I have some already in my garden which has been there for nearly 10 years with no sign of detioration.
Additional protection can be brushed on, eg. fence paint, which also gives a coloured finish.
The next major consideration I have learned from other Forum users is not to have tight curves, and as I have unlimited space I intend to make them as big as possible.
Now, the question of landscape materials.... This is very important to me, I want it to look as realistic as I can with the obvious constraints!
I want to put a station platform on the boards and would like to use 'real' slate or stone edging and possibly crushed stone surface. If anyone can offer advice on constructing this I would be delighted.
Question....... Should I put roofing felt on top of the boards and under the track first or would that make it more difficult to stick down the platform material?
Other scenic items will be natural stone/rock, tiny conifers and slate chippings for a quarry area.
Any other ideas greatly appreciated.
The answer came from an unusual source.....a redundant computer desk. This unit was missing its pull-out keyboard shelf but had all of its castors and was otherwise undamaged.
A few pieces of conti-board and several storage units later it now looks like this...
All of my spares and accessories are housed in this mobile unit. Plasticard sheet and metal rods etc are at the rear, paints and adhesives at the front. I have everything in reach without even leaving my chair.
Even room for a bottle of red on the top!
This is placed next to my modelling table, also a refugee from the kitchen...
Now it's time to make something.....
I don't mind working in the rain but the clay here is so slipperry it could be dangerous, so, I have turned my attention to the exit points where the tracks leave the shed. In previous photographs you can see a temporary board covering the openings. This was just to keep the rain out until I devised a permanent idea.
In the first picture below, the main structure has already been put in place. This is a 6inch frame pushing the opening away from the wall of the shed and keeping the scenery dry inside. Any damp would certainly destroy the plaster and other materials.
The groove, cut with my router, is to prevent any water from passing further than this point.
The new, permanent door, is made from a piece of sheet steel which I found in the 'useful one day' section of our storage shed.
It is hinged at the top with a piano hinge and brass screws. At the bottom is a strip of draught excluder which follows the contour of the track.
Door open..... Just have to make a clip to keep it from falling down on any stock passing below.
The photograph shows the track fixed in place so far. This represents the outside station area, Brockhampton, of the Brockhampton and Umbridge Railway Preservation Society, (BURPS).
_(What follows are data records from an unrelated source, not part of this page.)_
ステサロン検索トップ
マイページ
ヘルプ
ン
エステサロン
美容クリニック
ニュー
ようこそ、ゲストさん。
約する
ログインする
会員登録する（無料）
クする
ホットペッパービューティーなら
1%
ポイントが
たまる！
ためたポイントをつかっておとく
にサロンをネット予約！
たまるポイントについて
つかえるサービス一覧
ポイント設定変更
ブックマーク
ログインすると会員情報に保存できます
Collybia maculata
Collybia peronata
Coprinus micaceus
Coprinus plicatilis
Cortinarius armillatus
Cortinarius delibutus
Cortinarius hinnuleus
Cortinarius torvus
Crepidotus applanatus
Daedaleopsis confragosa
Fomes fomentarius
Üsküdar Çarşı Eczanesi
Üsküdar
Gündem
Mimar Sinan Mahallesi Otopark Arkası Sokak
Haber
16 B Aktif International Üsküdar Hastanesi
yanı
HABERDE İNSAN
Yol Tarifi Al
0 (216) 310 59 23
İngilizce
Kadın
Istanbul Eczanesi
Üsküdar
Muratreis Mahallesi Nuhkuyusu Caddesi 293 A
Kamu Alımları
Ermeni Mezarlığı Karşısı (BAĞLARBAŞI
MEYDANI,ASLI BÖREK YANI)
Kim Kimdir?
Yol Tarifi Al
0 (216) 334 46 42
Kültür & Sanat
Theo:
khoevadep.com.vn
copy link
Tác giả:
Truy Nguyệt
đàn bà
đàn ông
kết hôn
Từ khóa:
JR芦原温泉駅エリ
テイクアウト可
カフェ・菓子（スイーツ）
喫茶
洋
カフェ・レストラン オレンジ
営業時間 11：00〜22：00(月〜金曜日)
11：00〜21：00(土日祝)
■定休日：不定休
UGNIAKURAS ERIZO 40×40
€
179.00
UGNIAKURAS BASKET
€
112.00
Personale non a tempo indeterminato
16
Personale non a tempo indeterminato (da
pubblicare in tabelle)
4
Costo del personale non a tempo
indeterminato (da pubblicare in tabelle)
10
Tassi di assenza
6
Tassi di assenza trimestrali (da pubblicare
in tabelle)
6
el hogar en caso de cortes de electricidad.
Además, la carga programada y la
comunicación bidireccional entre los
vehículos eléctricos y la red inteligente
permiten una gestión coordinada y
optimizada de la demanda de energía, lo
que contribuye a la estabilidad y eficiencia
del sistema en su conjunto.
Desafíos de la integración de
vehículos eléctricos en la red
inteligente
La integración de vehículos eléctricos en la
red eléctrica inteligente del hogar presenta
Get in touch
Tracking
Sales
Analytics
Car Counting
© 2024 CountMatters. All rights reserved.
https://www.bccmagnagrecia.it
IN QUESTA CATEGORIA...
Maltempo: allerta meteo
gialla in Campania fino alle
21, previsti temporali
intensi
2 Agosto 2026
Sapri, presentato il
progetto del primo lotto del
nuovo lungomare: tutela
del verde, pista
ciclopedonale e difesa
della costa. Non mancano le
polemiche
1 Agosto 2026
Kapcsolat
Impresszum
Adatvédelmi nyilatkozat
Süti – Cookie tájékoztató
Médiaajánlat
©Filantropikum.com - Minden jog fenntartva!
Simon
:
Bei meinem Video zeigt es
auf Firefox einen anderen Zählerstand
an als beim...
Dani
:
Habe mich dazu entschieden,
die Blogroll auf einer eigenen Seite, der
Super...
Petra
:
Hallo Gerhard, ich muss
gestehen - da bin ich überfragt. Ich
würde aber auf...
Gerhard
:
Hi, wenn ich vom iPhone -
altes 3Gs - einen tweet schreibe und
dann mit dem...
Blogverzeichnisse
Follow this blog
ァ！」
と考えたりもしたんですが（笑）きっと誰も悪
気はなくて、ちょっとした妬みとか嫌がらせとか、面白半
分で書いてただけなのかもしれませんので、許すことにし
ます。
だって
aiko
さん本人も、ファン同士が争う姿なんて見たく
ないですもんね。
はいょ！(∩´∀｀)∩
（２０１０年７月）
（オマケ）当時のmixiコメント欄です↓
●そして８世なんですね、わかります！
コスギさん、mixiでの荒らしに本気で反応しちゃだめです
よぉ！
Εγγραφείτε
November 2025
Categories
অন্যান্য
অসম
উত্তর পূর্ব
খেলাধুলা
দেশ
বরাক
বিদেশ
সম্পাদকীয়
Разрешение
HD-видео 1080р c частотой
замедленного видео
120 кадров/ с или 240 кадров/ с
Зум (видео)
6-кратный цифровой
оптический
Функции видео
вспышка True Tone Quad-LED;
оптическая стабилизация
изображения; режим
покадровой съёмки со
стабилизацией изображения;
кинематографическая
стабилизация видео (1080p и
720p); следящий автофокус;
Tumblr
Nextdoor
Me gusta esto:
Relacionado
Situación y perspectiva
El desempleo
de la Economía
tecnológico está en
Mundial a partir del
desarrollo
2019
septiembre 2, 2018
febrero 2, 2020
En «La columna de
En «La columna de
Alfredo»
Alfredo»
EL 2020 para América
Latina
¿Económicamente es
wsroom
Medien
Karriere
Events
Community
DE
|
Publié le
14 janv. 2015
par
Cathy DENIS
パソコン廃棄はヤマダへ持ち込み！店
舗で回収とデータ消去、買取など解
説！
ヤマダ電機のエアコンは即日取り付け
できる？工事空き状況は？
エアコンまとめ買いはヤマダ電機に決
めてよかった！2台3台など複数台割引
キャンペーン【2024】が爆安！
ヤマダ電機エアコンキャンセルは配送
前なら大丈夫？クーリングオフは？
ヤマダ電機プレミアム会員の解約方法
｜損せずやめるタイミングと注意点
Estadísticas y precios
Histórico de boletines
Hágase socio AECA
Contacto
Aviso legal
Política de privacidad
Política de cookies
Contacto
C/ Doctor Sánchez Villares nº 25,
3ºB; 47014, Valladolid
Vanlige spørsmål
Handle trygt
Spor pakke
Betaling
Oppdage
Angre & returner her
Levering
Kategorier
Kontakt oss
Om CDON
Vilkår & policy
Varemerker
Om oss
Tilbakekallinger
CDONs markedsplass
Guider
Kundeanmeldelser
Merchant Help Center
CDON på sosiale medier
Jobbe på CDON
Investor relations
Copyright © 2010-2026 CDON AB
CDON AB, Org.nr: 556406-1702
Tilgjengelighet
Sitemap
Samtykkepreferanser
The far left line is the continuous loop with two points taking track away from the return to Umbridge (inside), one giving a reversing triangle for locos running round trains at Umbridge Station.
The tracks on the right are 'steam-up' lines for visiting locos (as I don't have one, yet!). In the meantime they are sidings for stock waiting its turn.
It's difficult to imagine, that in this photograph, three boxes of Peco track have been used. I never realised how much thought went into designing a useable track plan. Even now there must be people out there who are thinking...' I wouldn't have done that'... but I have tried to think of all operational alternatives to make use of the space.
Be gentle with me, I have never built a garden railway before!